=== Begin Enclosure ===
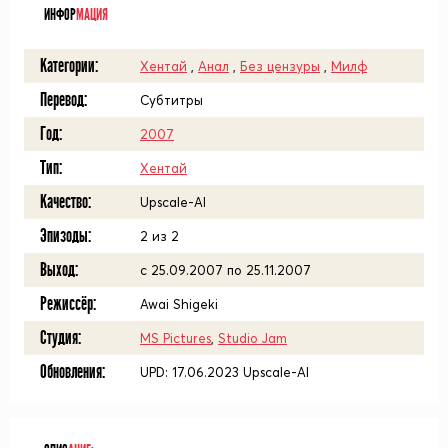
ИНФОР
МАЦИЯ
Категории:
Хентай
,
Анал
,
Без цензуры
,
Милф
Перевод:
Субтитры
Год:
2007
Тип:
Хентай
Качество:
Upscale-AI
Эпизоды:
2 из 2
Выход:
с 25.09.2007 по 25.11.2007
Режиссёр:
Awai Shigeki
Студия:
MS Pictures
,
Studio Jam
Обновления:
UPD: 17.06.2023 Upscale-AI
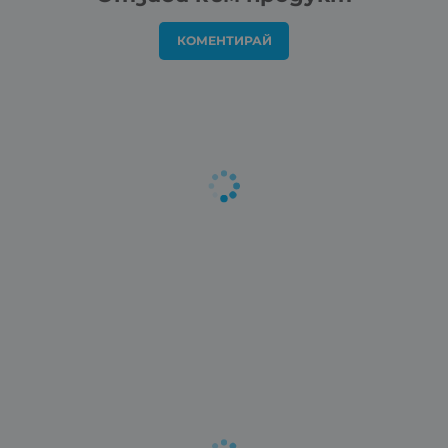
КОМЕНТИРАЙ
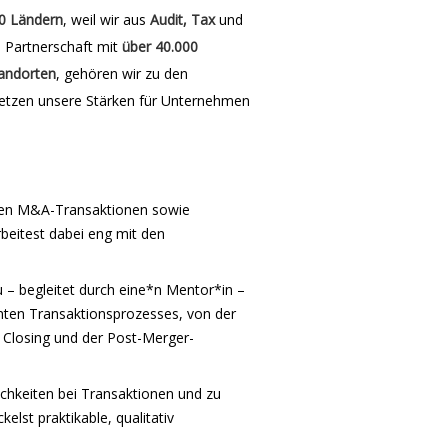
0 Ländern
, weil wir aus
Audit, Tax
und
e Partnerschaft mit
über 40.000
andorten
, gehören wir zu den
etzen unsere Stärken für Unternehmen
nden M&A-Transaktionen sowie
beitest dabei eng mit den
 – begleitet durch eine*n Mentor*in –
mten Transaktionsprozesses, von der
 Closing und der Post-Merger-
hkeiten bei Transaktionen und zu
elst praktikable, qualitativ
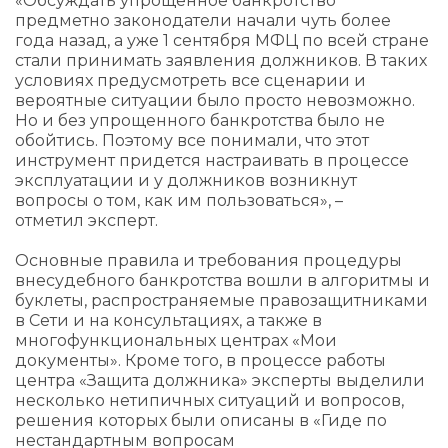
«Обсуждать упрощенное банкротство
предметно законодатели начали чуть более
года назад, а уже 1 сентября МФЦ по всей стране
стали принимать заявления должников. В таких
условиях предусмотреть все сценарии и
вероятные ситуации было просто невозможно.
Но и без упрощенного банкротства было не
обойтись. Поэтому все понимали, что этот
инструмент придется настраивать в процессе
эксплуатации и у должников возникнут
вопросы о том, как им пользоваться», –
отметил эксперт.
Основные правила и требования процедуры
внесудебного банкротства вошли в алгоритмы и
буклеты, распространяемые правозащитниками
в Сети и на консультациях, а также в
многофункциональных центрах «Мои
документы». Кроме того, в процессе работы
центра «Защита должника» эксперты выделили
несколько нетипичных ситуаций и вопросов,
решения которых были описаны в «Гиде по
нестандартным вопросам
=== End Enclosure ===
=== Begin Enclosure ===
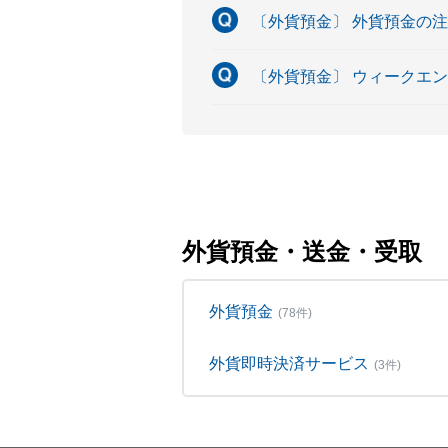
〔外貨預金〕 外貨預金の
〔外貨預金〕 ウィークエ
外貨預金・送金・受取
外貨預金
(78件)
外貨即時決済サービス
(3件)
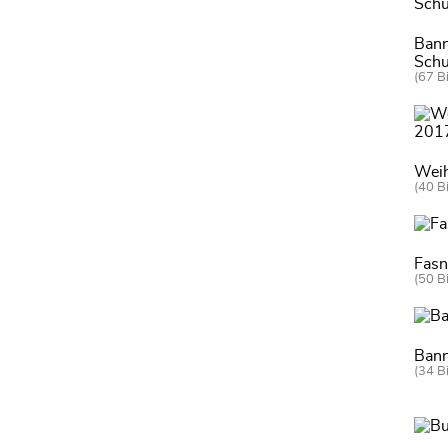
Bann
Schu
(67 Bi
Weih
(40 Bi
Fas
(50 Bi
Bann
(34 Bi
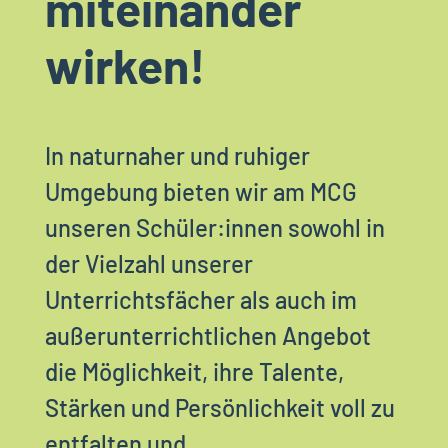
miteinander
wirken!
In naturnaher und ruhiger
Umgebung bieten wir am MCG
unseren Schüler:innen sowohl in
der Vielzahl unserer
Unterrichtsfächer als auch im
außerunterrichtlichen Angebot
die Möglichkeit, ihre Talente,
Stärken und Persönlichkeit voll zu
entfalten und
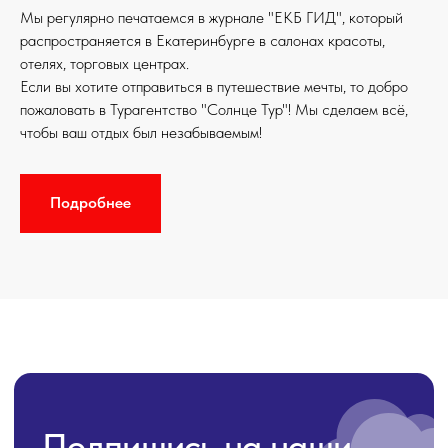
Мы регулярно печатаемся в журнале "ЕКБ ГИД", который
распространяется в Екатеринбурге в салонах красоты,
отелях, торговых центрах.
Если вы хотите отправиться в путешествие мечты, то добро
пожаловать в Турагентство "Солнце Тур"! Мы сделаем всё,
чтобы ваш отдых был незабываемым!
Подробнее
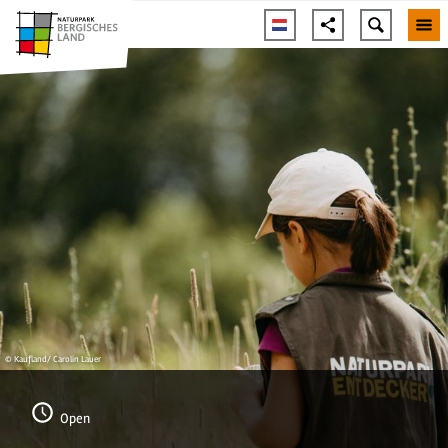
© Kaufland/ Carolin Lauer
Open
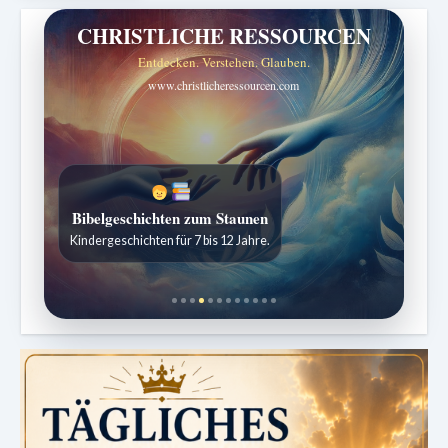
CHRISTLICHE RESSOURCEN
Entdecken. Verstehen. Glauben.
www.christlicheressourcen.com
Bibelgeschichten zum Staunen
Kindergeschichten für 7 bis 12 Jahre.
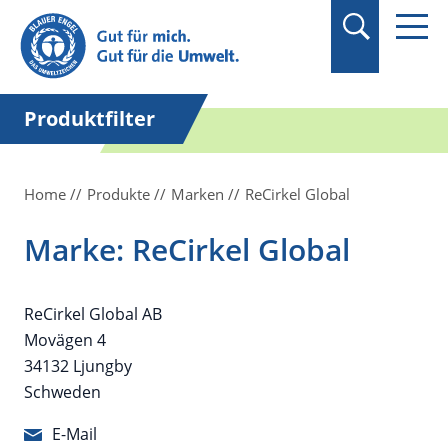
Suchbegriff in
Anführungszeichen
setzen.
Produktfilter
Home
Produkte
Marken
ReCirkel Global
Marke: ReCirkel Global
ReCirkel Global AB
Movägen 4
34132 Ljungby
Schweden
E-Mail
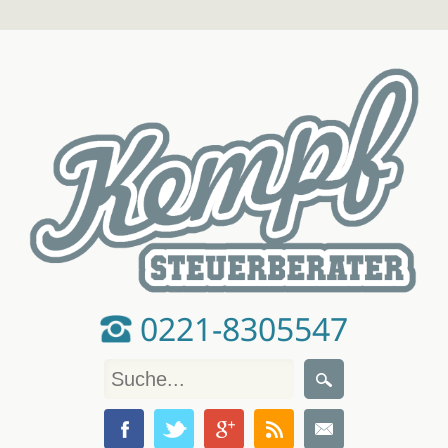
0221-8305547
=== End Enclosure ===
=== Begin Enclosure ===
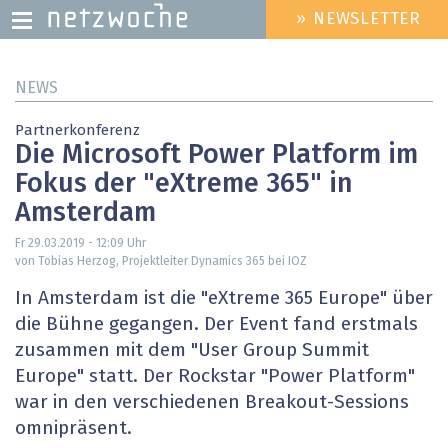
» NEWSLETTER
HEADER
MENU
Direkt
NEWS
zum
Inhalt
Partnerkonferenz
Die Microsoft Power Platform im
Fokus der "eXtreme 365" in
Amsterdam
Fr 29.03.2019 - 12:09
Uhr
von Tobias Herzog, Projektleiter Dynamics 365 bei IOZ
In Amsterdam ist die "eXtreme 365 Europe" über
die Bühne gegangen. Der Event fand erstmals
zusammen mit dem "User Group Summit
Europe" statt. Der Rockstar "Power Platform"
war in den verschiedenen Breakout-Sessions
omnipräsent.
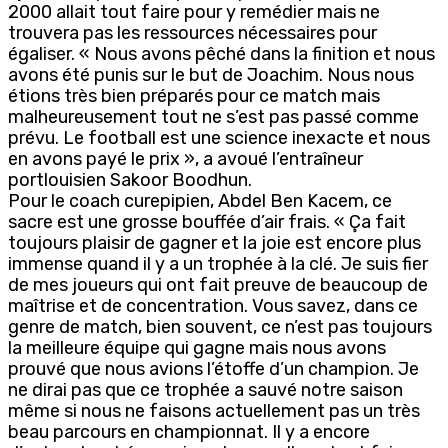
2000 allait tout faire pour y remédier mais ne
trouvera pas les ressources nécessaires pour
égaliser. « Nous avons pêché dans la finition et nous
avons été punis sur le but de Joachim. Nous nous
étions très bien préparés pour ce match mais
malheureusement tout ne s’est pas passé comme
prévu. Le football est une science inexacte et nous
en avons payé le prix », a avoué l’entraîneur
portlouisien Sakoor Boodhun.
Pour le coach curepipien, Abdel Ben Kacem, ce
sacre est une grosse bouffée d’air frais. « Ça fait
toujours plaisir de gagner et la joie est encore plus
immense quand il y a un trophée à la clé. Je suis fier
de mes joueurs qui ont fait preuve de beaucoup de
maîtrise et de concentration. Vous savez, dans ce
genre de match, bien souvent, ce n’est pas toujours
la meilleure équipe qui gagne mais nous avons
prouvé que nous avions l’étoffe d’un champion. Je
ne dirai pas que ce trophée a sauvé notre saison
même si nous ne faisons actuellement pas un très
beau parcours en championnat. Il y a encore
=== End Enclosure ===
> **Work to complete**
An exact copy of the lines above, from the one containing "de mes joueurs" down to the one containing "beau parcours en championnat. Il y a encore" and including both, is the whole answer; retype it and nothing else.

> **Solution to this exercise**
de mes joueurs qui ont fait preuve de beaucoup de
maîtrise et de concentration. Vous savez, dans ce
genre de match, bien souvent, ce n’est pas toujours
la meilleure équipe qui gagne mais nous avons
prouvé que nous avions l’étoffe d’un champion. Je
ne dirai pas que ce trophée a sauvé notre saison
même si nous ne faisons actuellement pas un très
beau parcours en championnat. Il y a encore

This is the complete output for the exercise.